Use the Correct Sized Loaf Pan
Do you know what size your loaf pan is? For the longest time, I didn’t. And as it turns out, it was a 9 x 5 x 2 ½-inch pan, which is 15% larger than what’s generally considered the standard size for loaf pans in the U.S. (8 ½ x 4 ½ x 2 ½); thus, it was generally always larger than what was called for in many recipes. And I always wondered why my banana bread turned out flat and meh while the loaf in the recipe photo had a beautifully risen, domed top. If you’re not sure about yours, bust out the measuring tape.
Do Not Overbake
We’re not talking chocolate chip cookies here, and nobody wants an underdone center when it comes to banana bread.
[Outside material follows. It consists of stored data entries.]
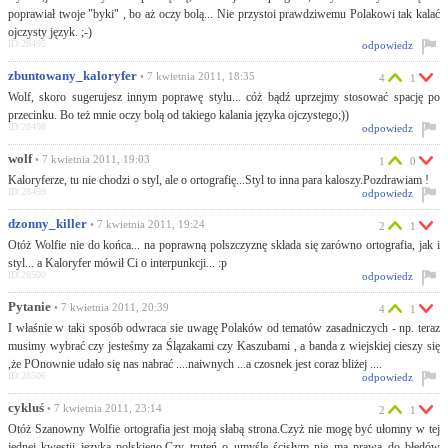
poprawiał twoje "byki" , bo aż oczy bolą... Nie przystoi prawdziwemu Polakowi tak kalać
ojczysty język. ;-)
ID:28495
odpowiedz
zbuntowany_kaloryfer
• 7 kwietnia 2011, 18:35
4
1
Wolf, skoro sugerujesz innym poprawę stylu... cóż bądź uprzejmy stosować spację po
przecinku. Bo też mnie oczy bolą od takiego kalania języka ojczystego;))
ID:28498
odpowiedz
wolf
• 7 kwietnia 2011, 19:03
1
0
Kaloryferze, tu nie chodzi o styl, ale o ortografię...Styl to inna para kaloszy.Pozdrawiam !
ID:28499
odpowiedz
dzonny_killer
• 7 kwietnia 2011, 19:24
2
1
Otóż Wolfie nie do końca... na poprawną polszczyznę składa się zarówno ortografia, jak i
styl... a Kaloryfer mówił Ci o interpunkcji... :p
ID:28500
odpowiedz
Pytanie
• 7 kwietnia 2011, 20:39
4
1
I właśnie w taki sposób odwraca sie uwagę Polaków od tematów zasadniczych - np. teraz
musimy wybrać czy jesteśmy za Ślązakami czy Kaszubami , a banda z wiejskiej cieszy się
,że POnownie udało się nas nabrać ....naiwnych ...a czosnek jest coraz bliżej ....
ID:28506
odpowiedz
cykluś
• 7 kwietnia 2011, 23:14
2
1
Otóż Szanowny Wolfie ortografia jest moją słabą strona.Czyż nie mogę być ułomny w tej
jednej kwestii języka polskiego.Czy truteń o umyśle ścisłym nie ma prawa do błędów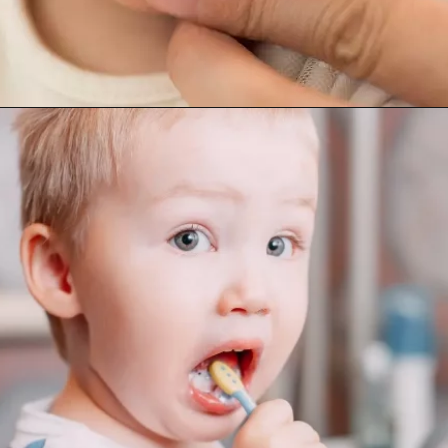
Abriendo...
https://cidentist.com/es/dientes-de-leche-como-brotan-y-se-caen/?utm_source=Webstory&utm_medium=Botton&utm_content=Dientes+de+leche%3A+%C2%BFC%C3%B3mo+brotan+y+se+caen%3F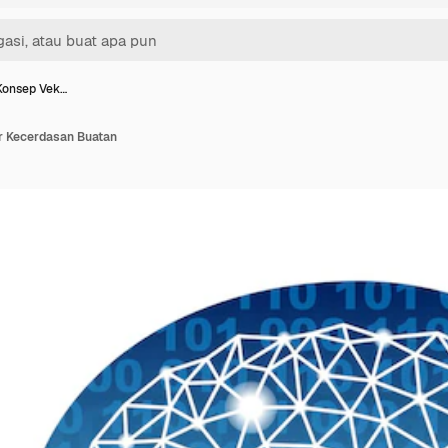
 Konsep Vek…
or Kecerdasan Buatan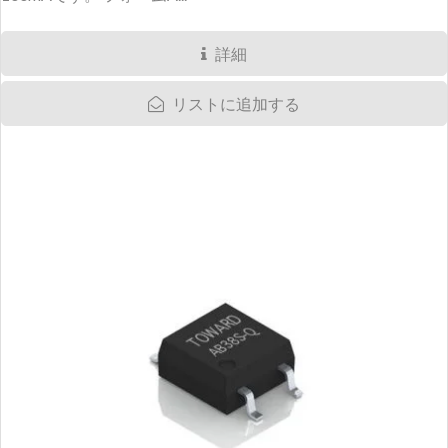
詳細
リストに追加する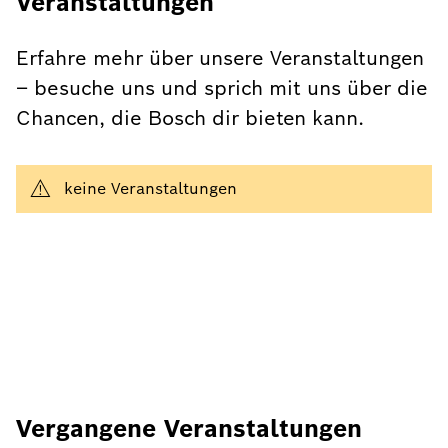
Veranstaltungen
Erfahre mehr über unsere Veranstaltungen
– besuche uns und sprich mit uns über die
Chancen, die Bosch dir bieten kann.
keine Veranstaltungen
Vergangene Veranstaltungen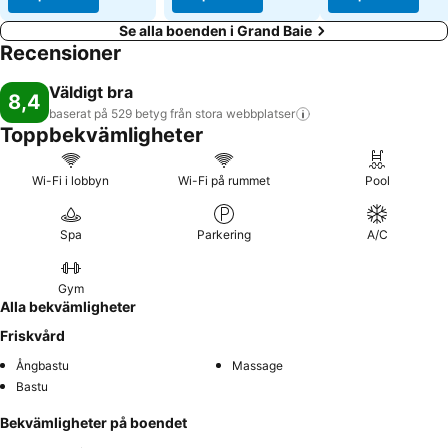
Se alla boenden i Grand Baie
Recensioner
Väldigt bra
8,4
baserat på 529 betyg från stora
webbplatser
Toppbekvämligheter
Wi-Fi i lobbyn
Wi-Fi på rummet
Pool
Spa
Parkering
A/C
Gym
Alla bekvämligheter
Friskvård
Ångbastu
Massage
Bastu
Bekvämligheter på boendet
That said, you also really want to keep an eye on your loaf in the last little bit of its bake time so that you can pull that sucker out the minute it’s ready. (A few moist crumbs sticking to your skewer are fine; as long as there’s not liquid batter, you’re golden.)
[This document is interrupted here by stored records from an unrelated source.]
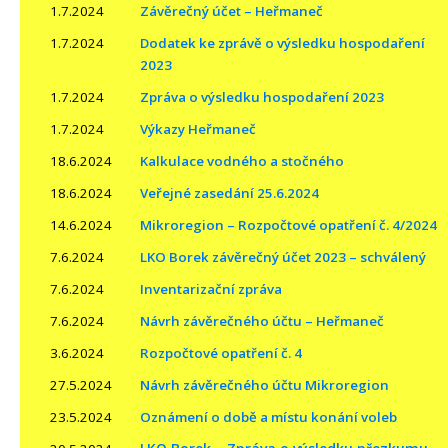
1.7.2024
Závěrečný účet – Heřmaneč
1.7.2024
Dodatek ke zprávě o výsledku hospodaření
2023
1.7.2024
Zpráva o výsledku hospodaření 2023
1.7.2024
Výkazy Heřmaneč
18.6.2024
Kalkulace vodného a stočného
18.6.2024
Veřejné zasedání 25.6.2024
14.6.2024
Mikroregion – Rozpočtové opatření č. 4/2024
7.6.2024
LKO Borek závěrečný účet 2023 – schválený
7.6.2024
Inventarizační zpráva
7.6.2024
Návrh závěrečného účtu – Heřmaneč
3.6.2024
Rozpočtové opatření č. 4
27.5.2024
Návrh závěrečného účtu Mikroregion
23.5.2024
Oznámení o době a místu konání voleb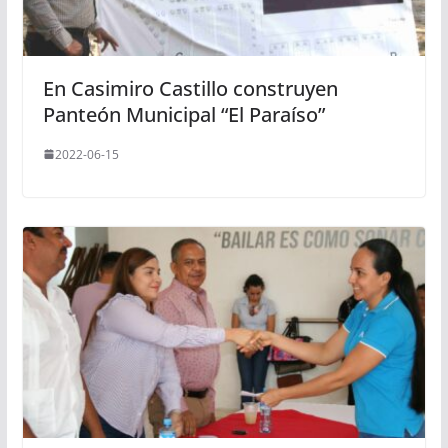
En Casimiro Castillo construyen
Panteón Municipal “El Paraíso”
2022-06-15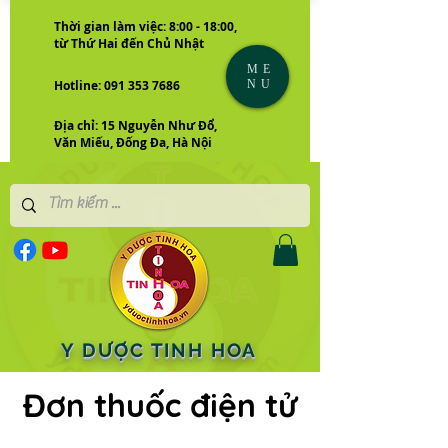
Thời gian làm việc: 8:00 - 18:00,
từ Thứ Hai đến Chủ Nhật
ME
NU
Hotline: 091 353 7686
Địa chỉ: 15 Nguyễn Như Đổ,
Văn Miếu, Đống Đa, Hà Nội
Y DƯỢC TINH HOA
Đơn thuốc điện tử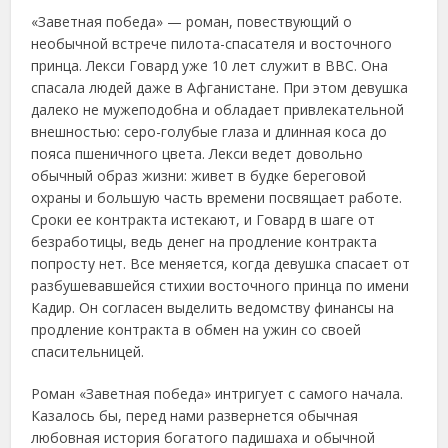
«Заветная победа» — роман, повествующий о
необычной встрече пилота-спасателя и восточного
принца. Лекси Говард уже 10 лет служит в ВВС. Она
спасала людей даже в Афганистане. При этом девушка
далеко не мужеподобна и обладает привлекательной
внешностью: серо-голубые глаза и длинная коса до
пояса пшеничного цвета. Лекси ведет довольно
обычный образ жизни: живет в будке береговой
охраны и большую часть времени посвящает работе.
Сроки ее контракта истекают, и Говард в шаге от
безработицы, ведь денег на продление контракта
попросту нет. Все меняется, когда девушка спасает от
разбушевавшейся стихии восточного принца по имени
Кадир. Он согласен выделить ведомству финансы на
продление контракта в обмен на ужин со своей
спасительницей.
Роман «Заветная победа» интригует с самого начала.
Казалось бы, перед нами развернется обычная
любовная история богатого падишаха и обычной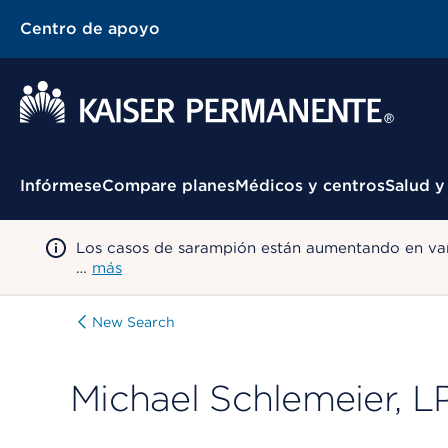
Centro de apoyo
Menú contextual
Infórmese
Compare planes
Médicos y centros
Salud y
Los casos de sarampión están aumentando en var
…
más
New Search
Michael Schlemeier, L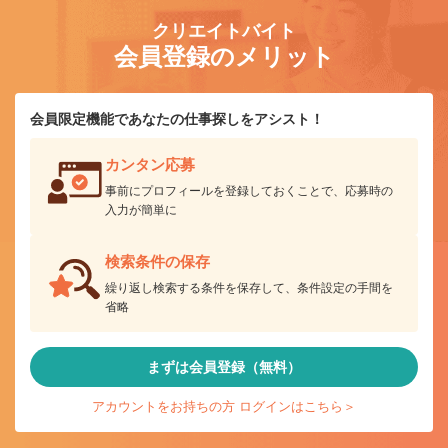
クリエイトバイト
会員登録のメリット
会員限定機能であなたの仕事探しをアシスト！
カンタン応募
事前にプロフィールを登録しておくことで、応募時の
入力が簡単に
検索条件の保存
繰り返し検索する条件を保存して、条件設定の手間を
省略
まずは会員登録（無料）
アカウントをお持ちの方 ログインはこちら＞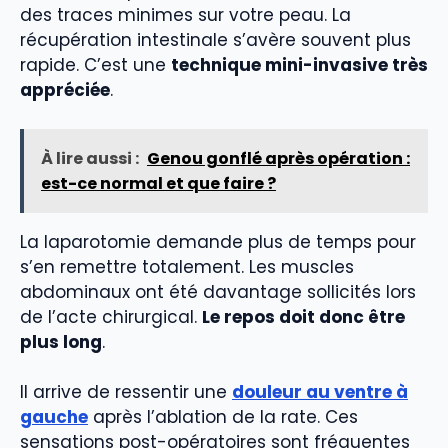
des traces minimes sur votre peau. La
récupération intestinale s’avère souvent plus
rapide. C’est une
technique mini-invasive très
appréciée
.
À lire aussi :
Genou gonflé après opération :
est-ce normal et que faire ?
La laparotomie demande plus de temps pour
s’en remettre totalement. Les muscles
abdominaux ont été davantage sollicités lors
de l’acte chirurgical.
Le repos doit donc être
plus long
.
Il arrive de ressentir une
douleur au ventre à
gauche
après l’ablation de la rate. Ces
sensations post-opératoires sont fréquentes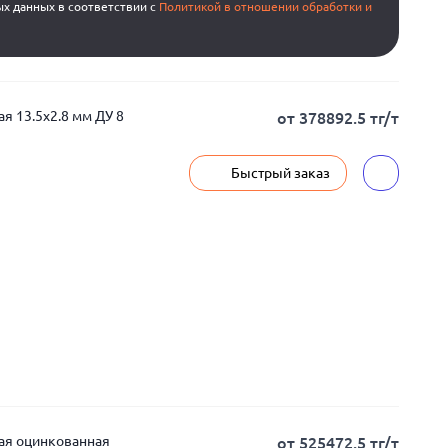
ых данных в соответствии с
Политикой в отношении обработки и
я 13.5x2.8 мм ДУ 8
от 378892.5 тг/т
Быстрый заказ
ная оцинкованная
от 525472.5 тг/т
One trick I’ve found particularly handy, having never been a person who’s felt inclined to calibrate a rental oven: If you know/even suspect your oven runs hot, bake the bread at a lower temp for a little longer. This will allow the bread to bake through without over-browning the top and sides.
How to Bake It Up a Notch
OK, now that you know how to make a superior loaf of basic banana bread, let’s take it next-level. There are plenty of delicious ways to customize a loaf of banana bread, but these days, the following effortless additions are my go-to route:
GET THE RECIPE: Turmeric Banana Bread with Golden Turmeric Butter
The earthiness of this powerhouse spice is honestly just so right paired with densely sweet banana and a little bit of fragrant cardamom. This combo lifts banana bread’s comfy-cozy factor to impressive new heights, it’s as simple as that.
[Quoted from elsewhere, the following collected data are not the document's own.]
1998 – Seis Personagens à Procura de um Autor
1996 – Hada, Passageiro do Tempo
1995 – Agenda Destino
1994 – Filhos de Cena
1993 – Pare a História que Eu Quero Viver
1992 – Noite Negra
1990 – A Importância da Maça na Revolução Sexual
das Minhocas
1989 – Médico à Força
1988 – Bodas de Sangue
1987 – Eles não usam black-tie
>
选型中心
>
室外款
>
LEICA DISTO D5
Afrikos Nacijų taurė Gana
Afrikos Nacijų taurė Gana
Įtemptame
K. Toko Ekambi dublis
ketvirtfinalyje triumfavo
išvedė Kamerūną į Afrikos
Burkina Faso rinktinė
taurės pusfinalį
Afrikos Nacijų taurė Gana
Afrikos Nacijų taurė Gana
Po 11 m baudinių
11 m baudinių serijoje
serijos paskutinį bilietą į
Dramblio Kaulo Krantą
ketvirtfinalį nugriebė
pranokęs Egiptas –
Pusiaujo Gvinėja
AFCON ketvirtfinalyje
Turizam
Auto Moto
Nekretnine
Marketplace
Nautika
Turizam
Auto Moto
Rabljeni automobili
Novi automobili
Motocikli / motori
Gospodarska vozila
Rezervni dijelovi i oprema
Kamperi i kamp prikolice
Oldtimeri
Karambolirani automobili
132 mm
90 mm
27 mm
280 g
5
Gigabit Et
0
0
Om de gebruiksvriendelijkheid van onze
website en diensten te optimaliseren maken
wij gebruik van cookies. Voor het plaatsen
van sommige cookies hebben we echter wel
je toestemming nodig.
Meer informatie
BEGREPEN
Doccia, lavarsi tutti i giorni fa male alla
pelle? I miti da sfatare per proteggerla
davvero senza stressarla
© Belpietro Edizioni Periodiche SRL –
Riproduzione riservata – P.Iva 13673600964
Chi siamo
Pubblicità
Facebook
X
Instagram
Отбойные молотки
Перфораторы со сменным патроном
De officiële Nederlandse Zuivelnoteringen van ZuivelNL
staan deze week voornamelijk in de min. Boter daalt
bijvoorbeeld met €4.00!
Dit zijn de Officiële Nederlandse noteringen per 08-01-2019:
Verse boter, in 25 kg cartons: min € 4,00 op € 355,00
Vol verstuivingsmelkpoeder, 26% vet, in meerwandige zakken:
Nothing fussy here, just a sprinkling of lightly toasted nuts to add a little crunch, nutty flavor (imagine that), and visual intrigue. Mixing up a glaze is pretty and all, but a little more effort than I’m usually willing to invest once a loaf of banana bread is out of the oven. A sprinkling of nuts baked into the surface of the loaf is the perfect topper as far as I see it. I opted for pine nuts as a nod to sfouf, a Middle Eastern turmeric cake that often features pine nuts, but you could use any nut you like. Chopped almonds, pistachios, or pecans would all be tasty.
Golden Turmeric Butter
This gloriously hued, spiced compound butter was a suggested addition made by one of our incredibly talented test kitchen chefs, Liz Mervosh, when the recipe was cross-tested. And it’s such a worthwhile accouterment. It’s not required, but if you’re serving your Turmeric Banana Bread for company or taking it to a brunch, the Golden Turmeric Butter is an easy way to take your next-level loaf to an even higher plane of existence. Your company will be blown away, and—savvy cook that you are—you probably made a double batch because you have the foresight to know people are gonna want to slather this stuff on everything.